Be a Champion
If you want to succeed at any sport or challenge, you should look at what the most successful people do. Ask yourself: what qualities separate the winners from the losers? I present five traits that all champions possess. If you work to develop these qualities, you too can improve yourself and become a champion.
- Champions are highly motivated and committed. Champions set goals and then dedicate themselves to accomplishing those goals. Often you will hear champions say things like “I wasn’t the most gifted, but I was willing to work the hardest.” Great champions are motivated by an internal desire to succeed and to accomplish their goals not by external rewards such as money. Not only do champions set goals, but they can also create a plan on how to accomplish those goals and then follow through with their plan.
- Champions are positive thinkers. Whenever faced with a difficult task, a champion stays focused and optimistic. Champions will find the positive no matter how bleak the situation looks. This allows the athlete to perform better and to rebound faster from a failure. For example, while inventing the light bulb, it took Thomas Edison 10,000 tries to find a filament that would burn correctly.

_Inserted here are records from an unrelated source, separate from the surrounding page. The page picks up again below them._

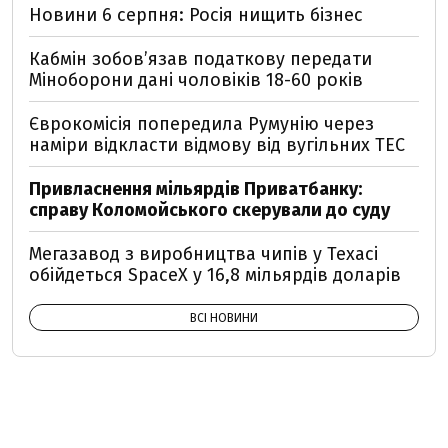
Новини 6 серпня: Росія нищить бізнес
Кабмін зобовʼязав податкову передати
Міноборони дані чоловіків 18-60 років
Єврокомісія попередила Румунію через
наміри відкласти відмову від вугільних ТЕС
Привласнення мільярдів Приватбанку:
справу Коломойського скерували до суду
Мегазавод з виробництва чипів у Техасі
обійдеться SpaceX у 16,8 мільярдів доларів
ВСІ НОВИНИ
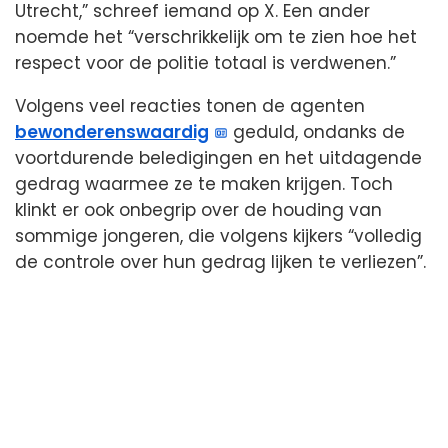
Utrecht,” schreef iemand op X. Een ander
noemde het “verschrikkelijk om te zien hoe het
respect voor de politie totaal is verdwenen.”
Volgens veel reacties tonen de agenten
bewonderenswaardig
geduld, ondanks de
voortdurende beledigingen en het uitdagende
gedrag waarmee ze te maken krijgen. Toch
klinkt er ook onbegrip over de houding van
sommige jongeren, die volgens kijkers “volledig
de controle over hun gedrag lijken te verliezen”.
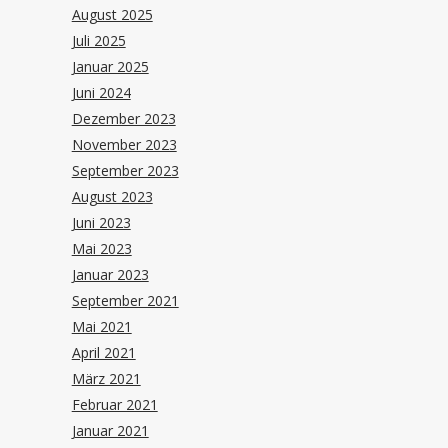
August 2025
Juli 2025
Januar 2025
Juni 2024
Dezember 2023
November 2023
September 2023
August 2023
Juni 2023
Mai 2023
Januar 2023
September 2021
Mai 2021
April 2021
März 2021
Februar 2021
Januar 2021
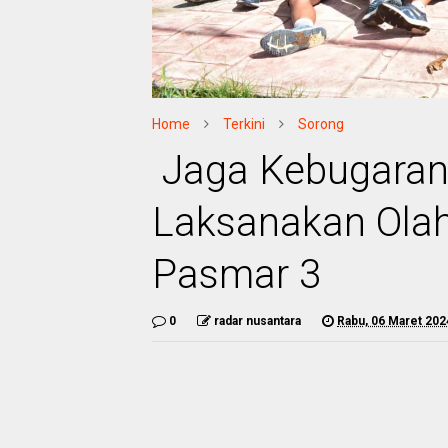
Home
Terkini
Sorong
Jaga Kebugaran
Laksanakan Olah
Pasmar 3
0
radar nusantara
Rabu, 06 Maret 202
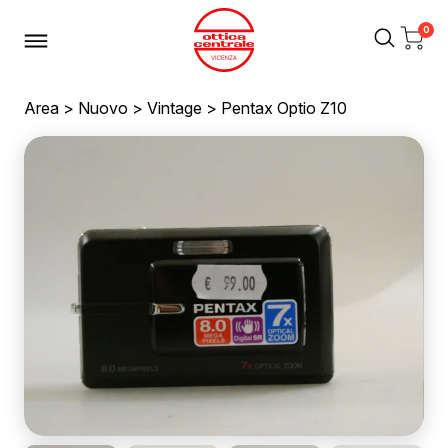
0
Area
>
Nuovo
>
Vintage
> Pentax Optio Z10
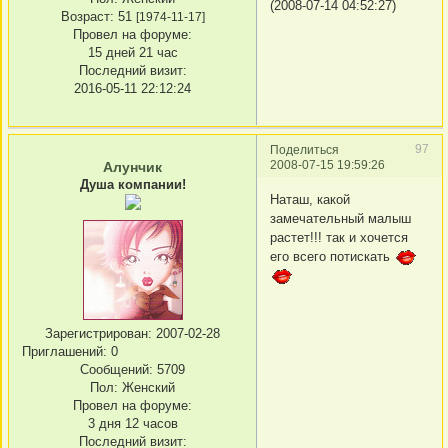
(2008-07-14 04:52:27)
Возраст:
51
[1974-11-17]
Провел на форуме:
15 дней 21 час
Последний визит:
2016-05-11 22:12:24
97
Поделиться
2008-07-15 19:59:26
Алунчик
Душа компании!
Наташ, какой
замечательный малыш
растет!!! так и хочется
его всего потискать
Зарегистрирован
: 2007-02-28
Приглашений:
0
Сообщений:
5709
Пол:
Женский
Провел на форуме:
3 дня 12 часов
Последний визит:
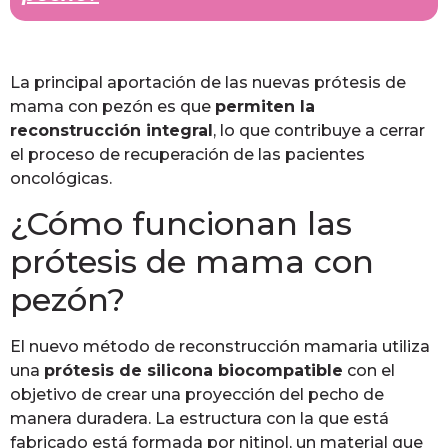
La principal aportación de las nuevas prótesis de
mama con pezón es que
permiten la
reconstrucción integral
, lo que contribuye a cerrar
el proceso de recuperación de las pacientes
oncológicas.
¿Cómo funcionan las
prótesis de mama con
pezón?
El nuevo método de reconstrucción mamaria utiliza
una
prótesis de silicona biocompatible
con el
objetivo de crear una proyección del pecho de
manera duradera. La estructura con la que está
fabricado está formada por nitinol, un material que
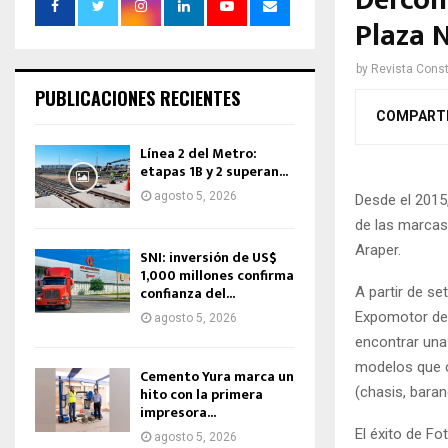
Dercom
Plaza 
by
Revista Const
PUBLICACIONES RECIENTES
COMPART
Línea 2 del Metro:
etapas 1B y 2 superan...
agosto 5, 2026
Desde el 2015,
de las marcas
Araper.
SNI: inversión de US$
1,000 millones confirma
confianza del...
A partir de s
Expomotor del
agosto 5, 2026
encontrar una
modelos que c
Cemento Yura marca un
(chasis, baran
hito con la primera
impresora...
El éxito de Fo
agosto 5, 2026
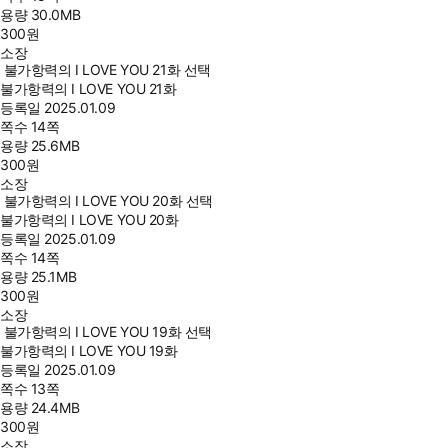
용량
30.0MB
300
원
소장
불가항력의 I LOVE YOU 21화 선택
불가항력의 I LOVE YOU 21화
등록일
2025.01.09
쪽수
14쪽
용량
25.6MB
300
원
소장
불가항력의 I LOVE YOU 20화 선택
불가항력의 I LOVE YOU 20화
등록일
2025.01.09
쪽수
14쪽
용량
25.1MB
300
원
소장
불가항력의 I LOVE YOU 19화 선택
불가항력의 I LOVE YOU 19화
등록일
2025.01.09
쪽수
13쪽
용량
24.4MB
300
원
소장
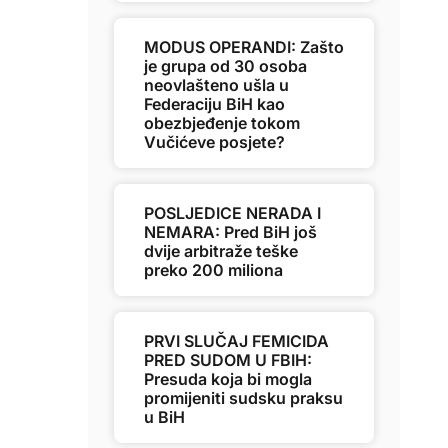
MODUS OPERANDI: Zašto
je grupa od 30 osoba
neovlašteno ušla u
Federaciju BiH kao
obezbjeđenje tokom
Vučićeve posjete?
POSLJEDICE NERADA I
NEMARA: Pred BiH još
dvije arbitraže teške
preko 200 miliona
PRVI SLUČAJ FEMICIDA
PRED SUDOM U FBIH:
Presuda koja bi mogla
promijeniti sudsku praksu
u BiH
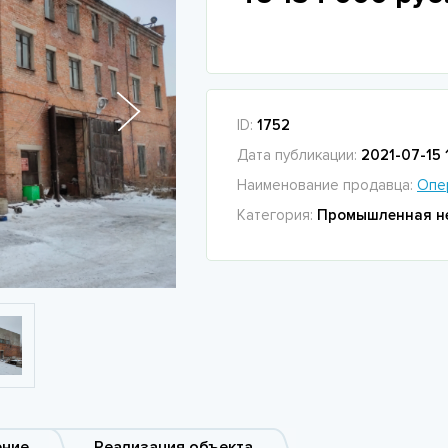
ID:
1752
Дата публикации:
2021-07-15 
Наименование продавца:
Опе
Категория:
Промышленная н
ение
Реализация объекта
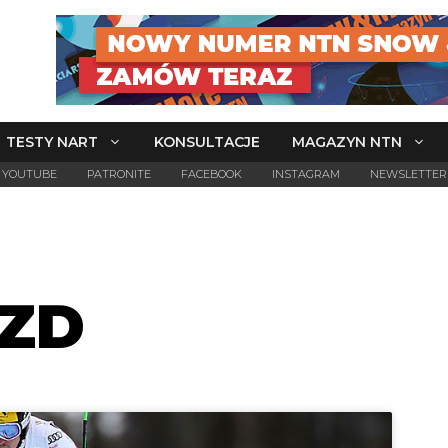
TESTY NART
KONSULTACJE
MAGAZYN NTN
YOUTUBE
PATRONITE
FACEBOOK
INSTAGRAM
NEWSLETTER
ZD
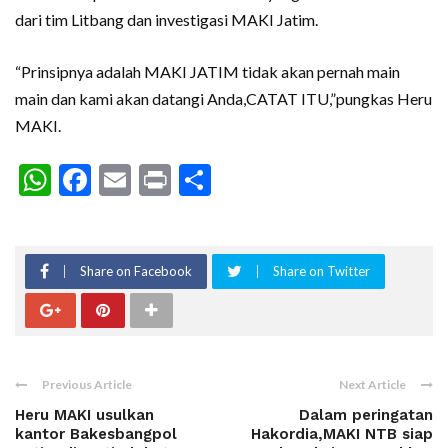
dari tim Litbang dan investigasi MAKI Jatim.
“Prinsipnya adalah MAKI JATIM tidak akan pernah main
main dan kami akan datangi Anda,CATAT ITU,”pungkas Heru
MAKI.
WhatsApp
Facebook
Email
Print
Share
Share on Facebook
Share on Twitter
Previous Article
Next Article
Heru MAKI usulkan
Dalam peringatan
kantor Bakesbangpol
Hakordia,MAKI NTB siap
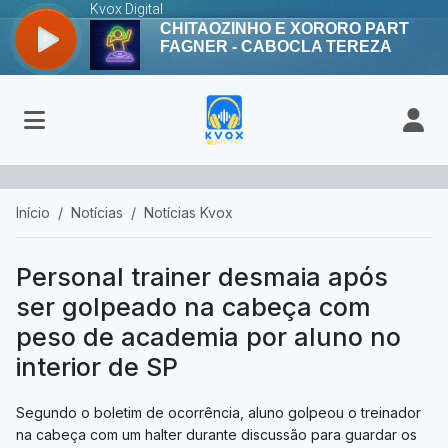
Início
Notícias
Notícias Kvox
Personal trainer desmaia após
ser golpeado na cabeça com
peso de academia por aluno no
interior de SP
Segundo o boletim de ocorrência, aluno golpeou o treinador
na cabeça com um halter durante discussão para guardar os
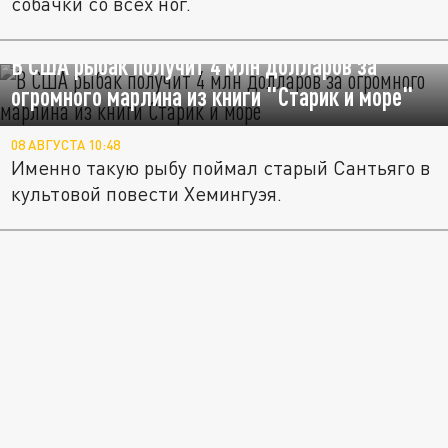
собачки со всех ног.
В США рыбак получит 4 млн долларов за
огромного марлина из книги "Старик и море"
08 АВГУСТА 10:48
Именно такую рыбу поймал старый Сантьяго в
культовой повести Хемингуэя.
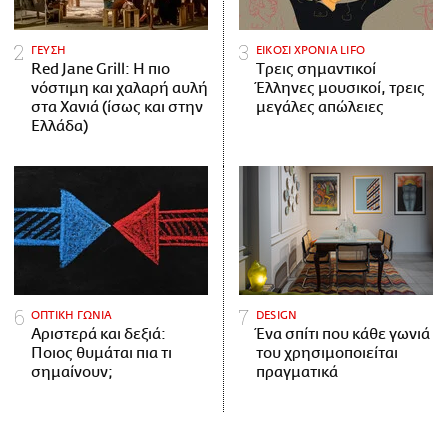
ΓΕΥΣΗ
ΕΙΚΟΣΙ ΧΡΟΝΙΑ LIFO
Red Jane Grill: Η πιο
Tρεις σημαντικοί
νόστιμη και χαλαρή αυλή
Έλληνες μουσικοί, τρεις
στα Χανιά (ίσως και στην
μεγάλες απώλειες
Ελλάδα)
ΟΠΤΙΚΗ ΓΩΝΙΑ
DESIGN
Αριστερά και δεξιά:
Ένα σπίτι που κάθε γωνιά
Ποιος θυμάται πια τι
του χρησιμοποιείται
σημαίνουν;
πραγματικά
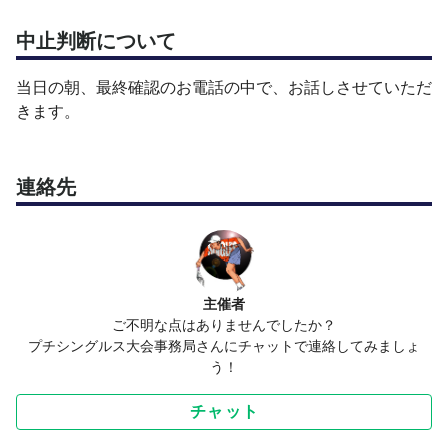
を離れることもできない。
⇒テニスと言うのはそういうスポーツだから仕方ないので
中止判断について
すが、私は過去に別のスポーツをやっており、開始時間が
決まっていたため余裕を持ってコンビニに行けたり、開始
当日の朝、最終確認のお電話の中で、お話しさせていただ
時間から逆算して食事をしたり、充分なアップをしたりと
きます。
貴重な時間を有効に使うことができました。
と言う具合に、たくさんの不満を感じておりました。
連絡先
だから・・・この大会はそんなイヤな思いをしなくて済む
ようにこだわって作りました！
（だって、働いている人や学校に行ってる人にとっては、
主催者
休日は、仕事や勉強を頑張った分のご褒美のようなもので
ご不明な点はありませんでしたか？
すから。）
プチシングルス大会事務局さんにチャットで連絡してみましょ
う！
当日は、参加された皆さんに、なるべく平等に楽しみなが
チャット
ら試合の経験を積んでいただけるように変則的なルールで
試合を行います。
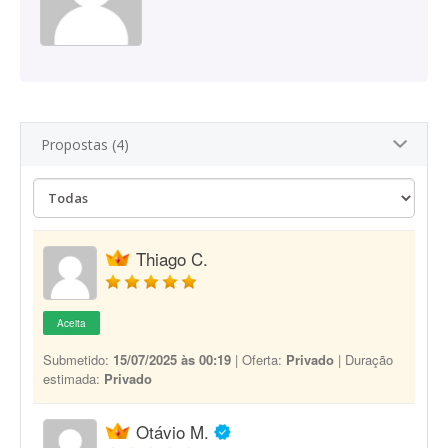
Propostas (4)
Thiago C.
Aceita
Submetido:
15/07/2025 às 00:19
| Oferta:
Privado
| Duração
estimada:
Privado
Otávio M.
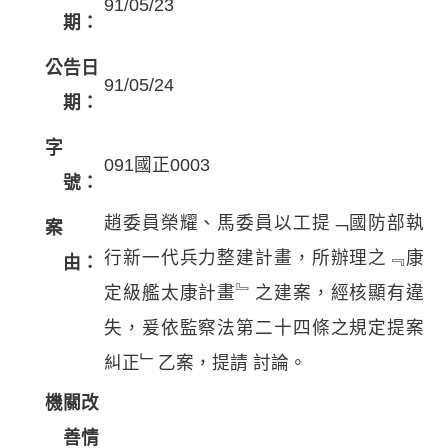
91/05/23
期：
公告日
91/05/24
期：
字
091國正0003
號：
趙委員榮耀、馬委員以工提﹁國防部執
案
行新一代兵力整建計畫，所辦理之﹃康
由：
定級艦太康計畫﹄之建案，經核顯有違
失，爰依監察法第二十四條之規定提案
糾正﹂乙案，提請 討論。
機關改
善情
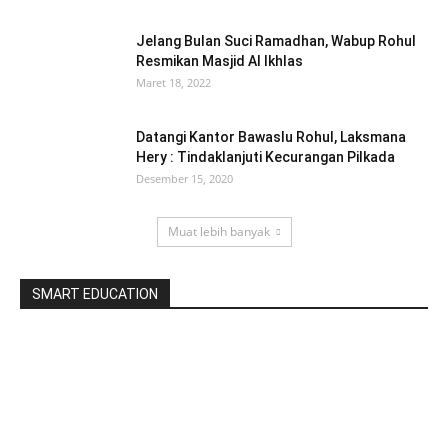
Jelang Bulan Suci Ramadhan, Wabup Rohul
Resmikan Masjid Al Ikhlas
Maret 18, 2022
Datangi Kantor Bawaslu Rohul, Laksmana
Hery : Tindaklanjuti Kecurangan Pilkada
Desember 15, 2020
Muat lebih banyak
SMART EDUCATION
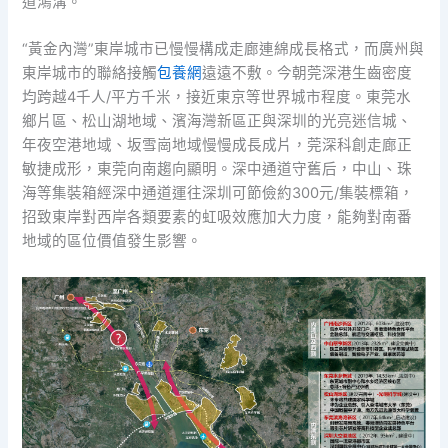
道鴻溝。
“黃金內灣”東岸城市已慢慢構成走廊連綿成長格式，而廣州與
東岸城市的聯絡接觸
包養網
遠遠不敷。今朝莞深港生齒密度
均跨越4千人/平方千米，接近東京等世界城市程度。東莞水
鄉片區、松山湖地域、濱海灣新區正與深圳的光亮迷信城、
年夜空港地域、坂雪崗地域慢慢成長成片，莞深科創走廊正
敏捷成形，東莞向南趨向顯明。深中通道守舊后，中山、珠
海等集裝箱經深中通道運往深圳可節儉約300元/集裝標箱，
招致東岸對西岸各類要素的虹吸效應加大力度，能夠對南番
地域的區位價值發生影響。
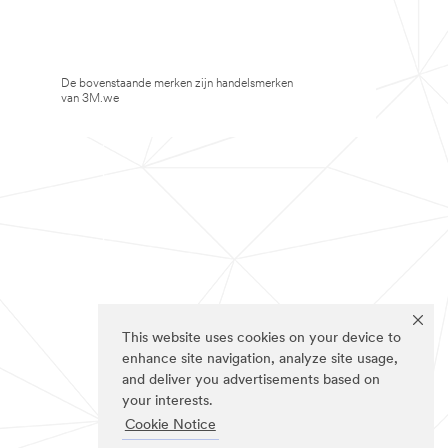
De bovenstaande merken zijn handelsmerken
van 3M.we
This website uses cookies on your device to
enhance site navigation, analyze site usage,
and deliver you advertisements based on
your interests.
Cookie Notice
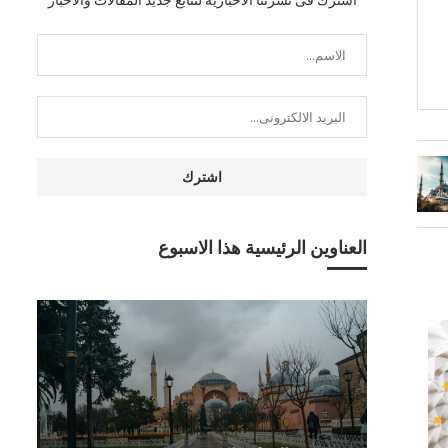
العناوين الرئيسية هذا الاسبوع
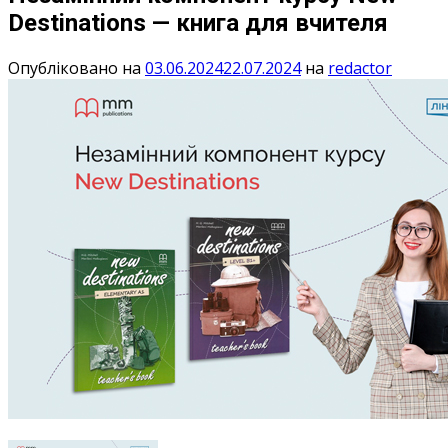
Destinations — книга для вчителя
Опубліковано на
03.06.2024
22.07.2024
на
redactor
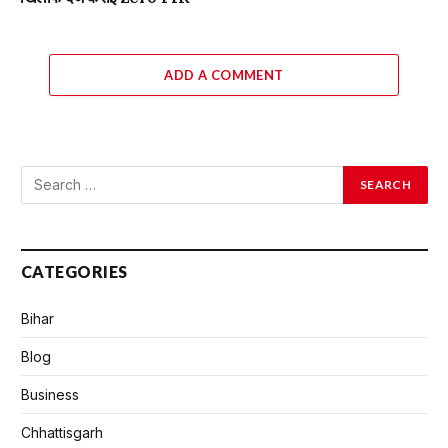
ADD A COMMENT
CATEGORIES
Bihar
Blog
Business
Chhattisgarh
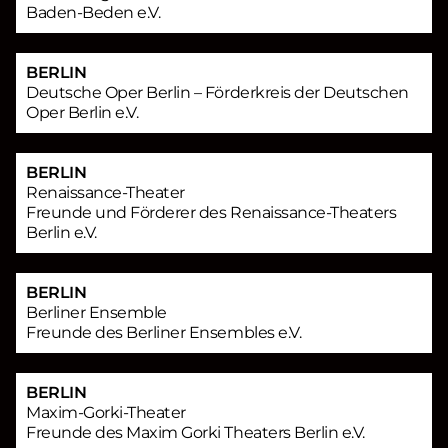
Baden-Beden e.V.
BERLIN
Deutsche Oper Berlin – Förderkreis der Deutschen
Oper Berlin e.V.
BERLIN
Renaissance-Theater
Freunde und Förderer des Renaissance-Theaters
Berlin e.V.
BERLIN
Berliner Ensemble
Freunde des Berliner Ensembles e.V.
BERLIN
Maxim-Gorki-Theater
Freunde des Maxim Gorki Theaters Berlin e.V.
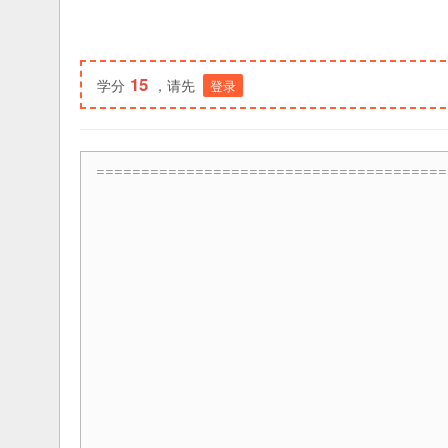
15
学分
，请先
登录
=======================================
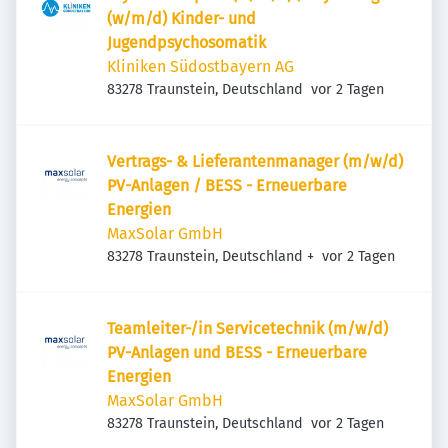
(w/m/d) Kinder- und
Jugendpsychosomatik
Kliniken Südostbayern AG
Veröffentlicht
:
83278 Traunstein, Deutschland
vor 2 Tagen
Vertrags- & Lieferantenmanager (m/w/d)
PV-Anlagen / BESS - Erneuerbare
Energien
MaxSolar GmbH
Veröffentlicht
:
83278 Traunstein, Deutschland
+
vor 2 Tagen
Teamleiter-/in Servicetechnik (m/w/d)
PV-Anlagen und BESS - Erneuerbare
Energien
MaxSolar GmbH
Veröffentlicht
:
83278 Traunstein, Deutschland
vor 2 Tagen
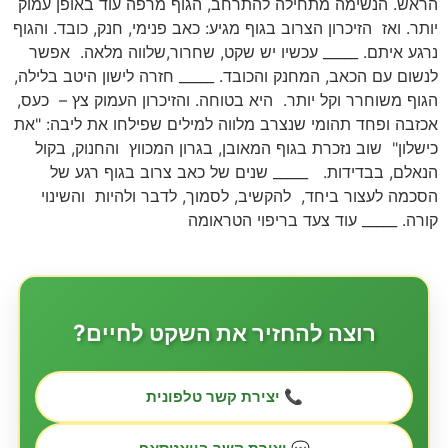
הראש. הנשימה מתחילה להתרחב, הגוף מרפה עוד באופן עמוק
יותר. ואז הזיכרון הצרוב בגוף מגיע: כאב פנימי, חנק, כובד. והגוף
נרגע איתם. _____ עכשיו יש שקט, שחרור,שלווה מלאה. אפשר
לנשום עם הכאב, המחנק והכובד. _____ חזרה לישון היטב בלילה,
הגוף משוחרר וקל יותר. היא בטוחה. והזיכרון העמוק צץ – כעס,
אכזבה ופחד תהומי שנצרב מלווה למילים שפילחו את ליבה: "את
כישלון" שוב נזכרת בגוף המאובן, בגרון המכווץ והחנוק, בקול
הנאלם, בבדידות. _____ שנים של כאב צרוב בגוף רגע של
הסכמה לעצור ביחד, להקשיב, לסמוך, לדבר ולהיות והשינוי
קורה. _____ עוד צעד בריפוי הטראומה
רוצה להחזיר את השקט לחיים?
📞 יצירת קשר טלפונית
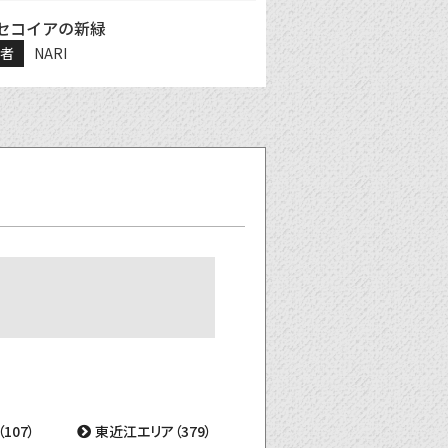
セコイアの新緑
稿者
NARI
107）
東近江エリア（379）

When asked how it felt to fail this many times, Edison replied “I didn’t fail, I learned 9,999 ways that wouldn’t work.”
- Champions learn from failure. If you ever attempt anything difficult, you will at some point experience failure. Champions, however, remain positive and learn from their failures. They do not let their failures determine their fate. A champion will learn everything they can from a failure and then completely move on and begin anew. Michael Jordan once said
I’ve missed more than 9000 shots in my career. I’ve lost almost 300 games. 26 times, I’ve been trusted to take the game winning shot and missed. I’ve failed over and over and over again in my life. And that is why I succeed.
- Champions visualize success. Champions have the ability to “dial in” and focus on the task at hand. Champions will visualize their success before they even step out on the court. If you watch sports, you may have seen an athlete walk onto the court and you knew before they even took the shot that they were going to miss. When an athlete visualizes success their confidence rises and you can read it from their body language. Often champions will visualize their success in games, meets, and practices hundreds and even thousands of times.
- Champions love what they do. Many people would find it tedious to take several hundred thousand shots or throw millions of kicks, but to an athlete this is what they genuinely love to do. They do not consider it work; they call it fun.